RECORD SET ::

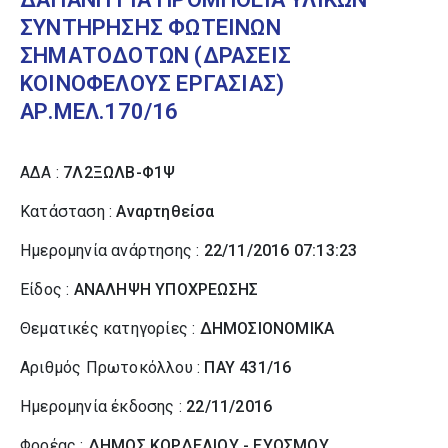
ΣΥΝΤΗΡΗΣΗΣ ΦΩΤΕΙΝΩΝ
ΣΗΜΑΤΟΔΟΤΩΝ (ΔΡΑΣΕΙΣ
ΚΟΙΝΟΦΕΛΟΥΣ ΕΡΓΑΣΙΑΣ)
ΑΡ.ΜΕΛ.170/16
ΑΔΑ :
7Λ2ΞΩΛΒ-Φ1Ψ
Κατάσταση :
Αναρτηθείσα
Ημερομηνία ανάρτησης :
22/11/2016 07:13:23
Είδος :
ΑΝΑΛΗΨΗ ΥΠΟΧΡΕΩΣΗΣ
Θεματικές κατηγορίες :
ΔΗΜΟΣΙΟΝΟΜΙΚΑ
Αριθμός Πρωτοκόλλου :
ΠΑΥ 431/16
Ημερομηνία έκδοσης :
22/11/2016
Φορέας :
ΔΗΜΟΣ ΚΟΡΔΕΛΙΟΥ - ΕΥΟΣΜΟΥ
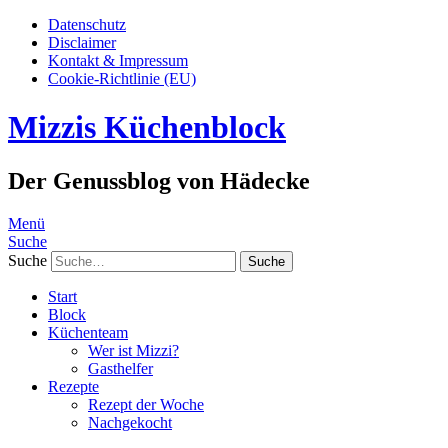
Datenschutz
Disclaimer
Kontakt & Impressum
Cookie-Richtlinie (EU)
Mizzis Küchenblock
Der Genussblog von Hädecke
Menü
Suche
Suche
Start
Block
Küchenteam
Wer ist Mizzi?
Gasthelfer
Rezepte
Rezept der Woche
Nachgekocht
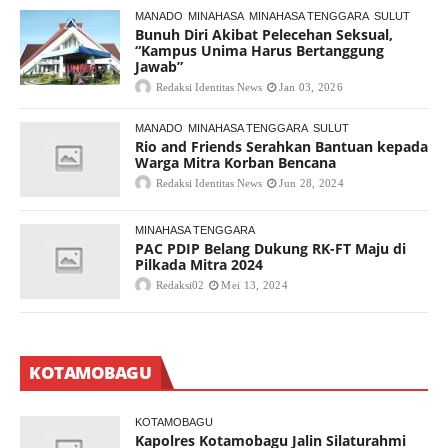
MANADO
MINAHASA
MINAHASA TENGGARA
SULUT
Bunuh Diri Akibat Pelecehan Seksual,
“Kampus Unima Harus Bertanggung
Jawab”
Redaksi Identitas News
Jan 03, 2026
MANADO
MINAHASA TENGGARA
SULUT
Rio and Friends Serahkan Bantuan kepada
Warga Mitra Korban Bencana
Redaksi Identitas News
Jun 28, 2024
MINAHASA TENGGARA
PAC PDIP Belang Dukung RK-FT Maju di
Pilkada Mitra 2024
Redaksi02
Mei 13, 2024
KOTAMOBAGU
KOTAMOBAGU
Kapolres Kotamobagu Jalin Silaturahmi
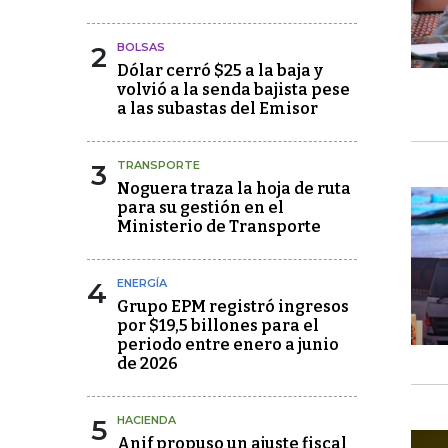
2
BOLSAS
Dólar cerró $25 a la baja y
volvió a la senda bajista pese
a las subastas del Emisor
3
TRANSPORTE
Noguera traza la hoja de ruta
para su gestión en el
Ministerio de Transporte
4
ENERGÍA
Grupo EPM registró ingresos
por $19,5 billones para el
periodo entre enero a junio
de 2026
5
HACIENDA
Anif propuso un ajuste fiscal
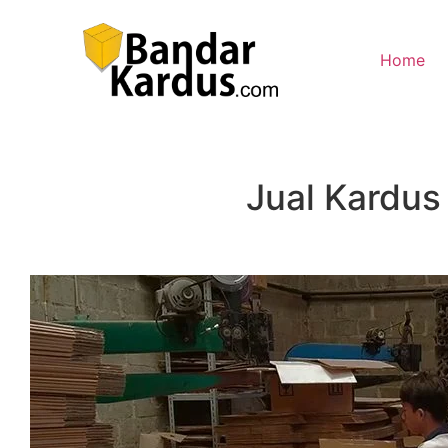
Home
Jual Kardus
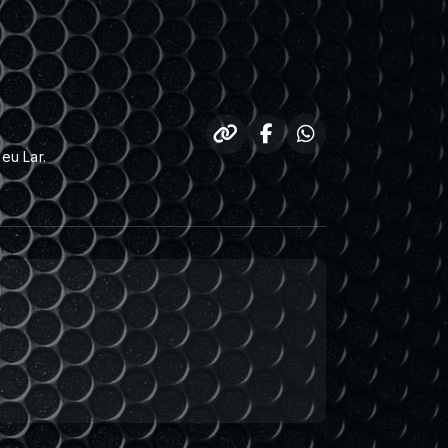
eu Lar.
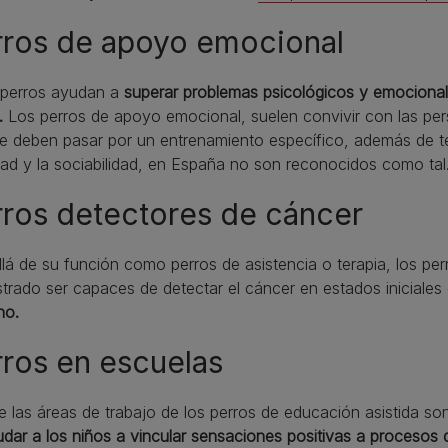
rros de apoyo emocional
 perros ayudan a
superar problemas psicológicos y emocional
.
Los perros de apoyo emocional, suelen convivir con las per
e deben pasar por un entrenamiento específico, además de t
dad y la sociabilidad, en España no son reconocidos como tal
ros detectores de cáncer
lá de su función como perros de asistencia o terapia, los per
rado ser capaces de detectar el cáncer en estados iniciales
no.
ros en escuelas
 las áreas de trabajo de los perros de educación asistida so
dar a los niños a vincular sensaciones positivas a procesos 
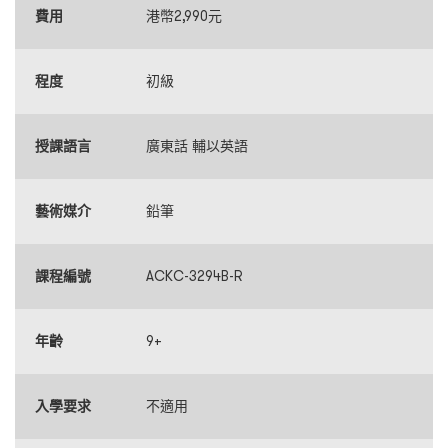
費用
港幣2,990元
程度
初級
授課語言
廣東話 輔以英語
藝術媒介
鉛筆
課程編號
ACKC-3294B-R
年齡
9+
入學要求
不適用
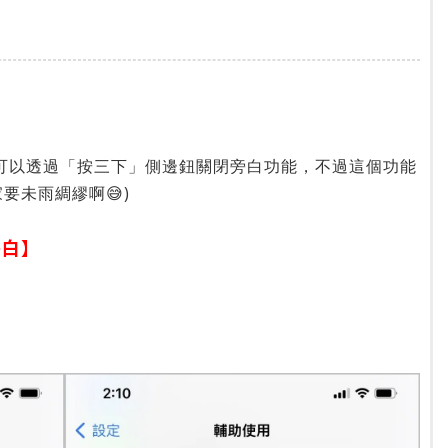
也可以透過「按三下」側邊鈕關閉旁白功能，不過這個功能
要未雨綢繆啊😅)
旁白】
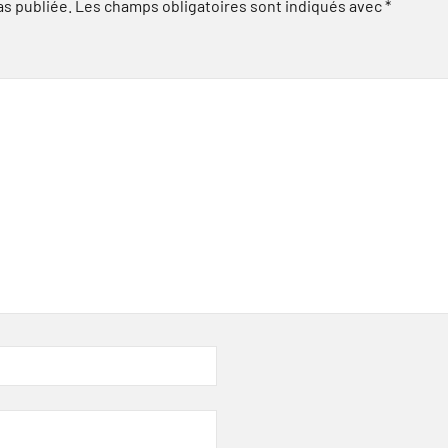
as publiée.
Les champs obligatoires sont indiqués avec
*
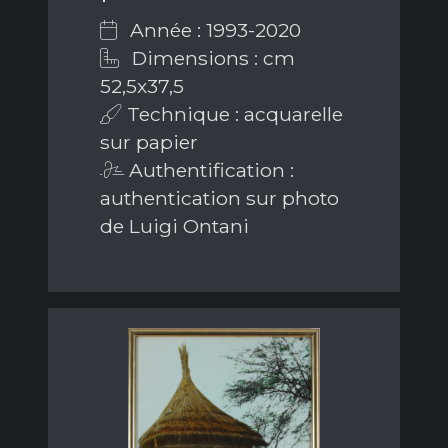
Année : 1993-2020
Dimensions : cm
52,5x37,5
Technique : acquarelle
sur papier
Authentification :
authentication sur photo
de Luigi Ontani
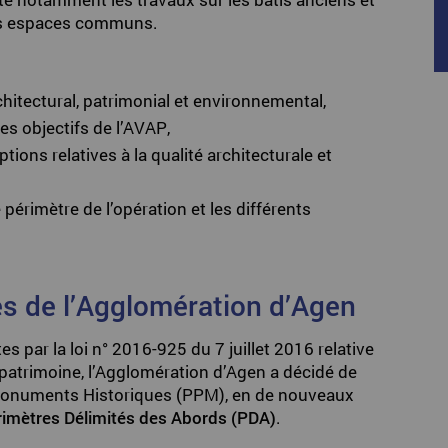
s espaces communs.
itectural, patrimonial et environnemental,
es objectifs de l’AVAP,
ions relatives à la qualité architecturale et
 périmètre de l’opération et les différents
s de l’Agglomération d’Agen
s par la loi n° 2016-925 du 7 juillet 2016 relative
au patrimoine, l’Agglomération d’Agen a décidé de
 Monuments Historiques (PPM), en de nouveaux
rimètres Délimités des Abords (PDA)
.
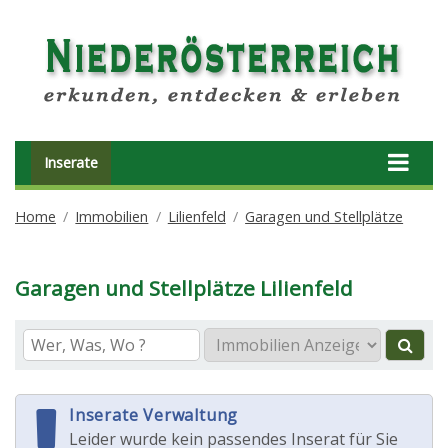
Inserate
Home
Immobilien
Lilienfeld
Garagen und Stellplätze
Garagen und Stellplätze Lilienfeld
Inserate Verwaltung
Leider wurde kein passendes Inserat für Sie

PROBLEM STATEMENT ::
All lines in the records with the string "Lilienfeld" should be copied out.

RESPONSE TO THE TASK ::
Lilienfeld
Garagen und Stellplätze Lilienfeld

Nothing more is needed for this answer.